*Task goal:* Could you copy out every line of the data where the word "systems" occurs?

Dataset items
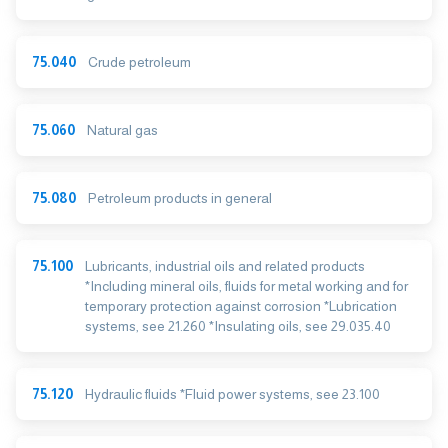
75.040
Crude petroleum
75.060
Natural gas
75.080
Petroleum products in general
75.100
Lubricants, industrial oils and related products
*Including mineral oils, fluids for metal working and for
temporary protection against corrosion *Lubrication
systems, see 21.260 *Insulating oils, see 29.035.40
75.120
Hydraulic fluids *Fluid power systems, see 23.100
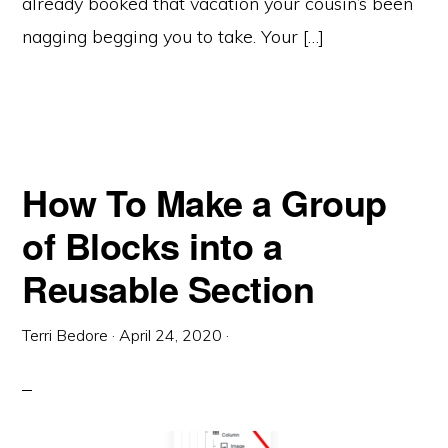
already booked that vacation your cousin’s been
nagging begging you to take. Your […]
How To Make a Group
of Blocks into a
Reusable Section
Terri Bedore
·
April 24, 2020
·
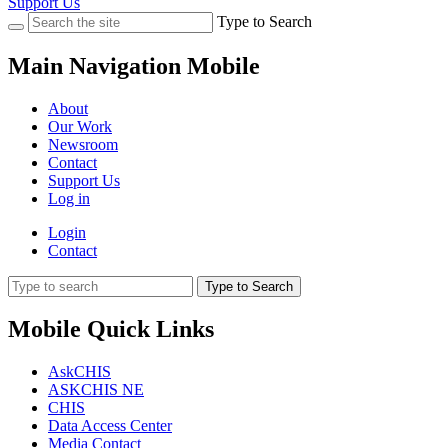
Support Us
Type to Search
Main Navigation Mobile
About
Our Work
Newsroom
Contact
Support Us
Log in
Login
Contact
Type to Search
Mobile Quick Links
AskCHIS
ASKCHIS NE
CHIS
Data Access Center
Media Contact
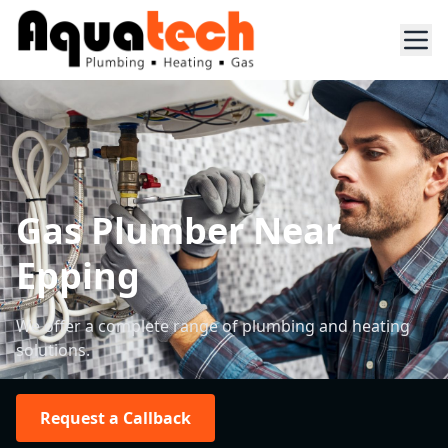
Gas Plumber Near
Epping
We offer a complete range of plumbing and heating
solutions.
Request a Callback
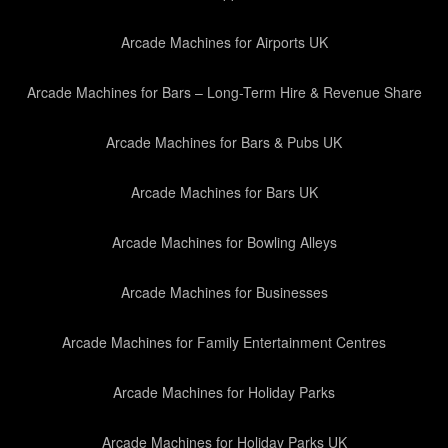
Arcade Machines for Airports UK
Arcade Machines for Bars – Long-Term Hire & Revenue Share
Arcade Machines for Bars & Pubs UK
Arcade Machines for Bars UK
Arcade Machines for Bowling Alleys
Arcade Machines for Businesses
Arcade Machines for Family Entertainment Centres
Arcade Machines for Holiday Parks
Arcade Machines for Holiday Parks UK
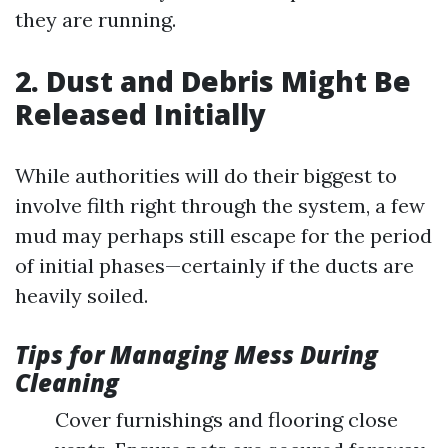
they are running.
2. Dust and Debris Might Be
Released Initially
While authorities will do their biggest to
involve filth right through the system, a few
mud may perhaps still escape for the period
of initial phases—certainly if the ducts are
heavily soiled.
Tips for Managing Mess During
Cleaning
Cover furnishings and flooring close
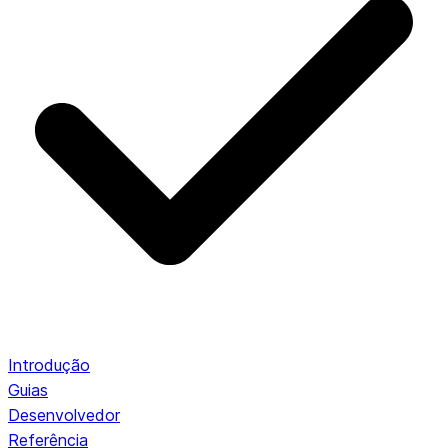
Introdução
Guias
Desenvolvedor
Referência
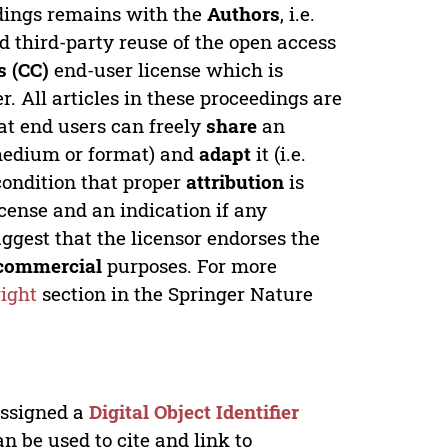
edings remains with the
Authors
, i.e.
ed third-party reuse of the open access
 (CC)
end-user license which is
. All articles in these proceedings are
at end users can freely
share
an
y medium or format) and
adapt
it (i.e.
condition that proper
attribution
is
license and an indication if any
ggest that the licensor endorses the
commercial
purposes. For more
ight
section in the Springer Nature
 assigned a
Digital Object Identifier
n be used to cite and link to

*Solved problem:*
systems, see 21.260 *Insulating oils, see 29.035.40
Hydraulic fluids *Fluid power systems, see 23.100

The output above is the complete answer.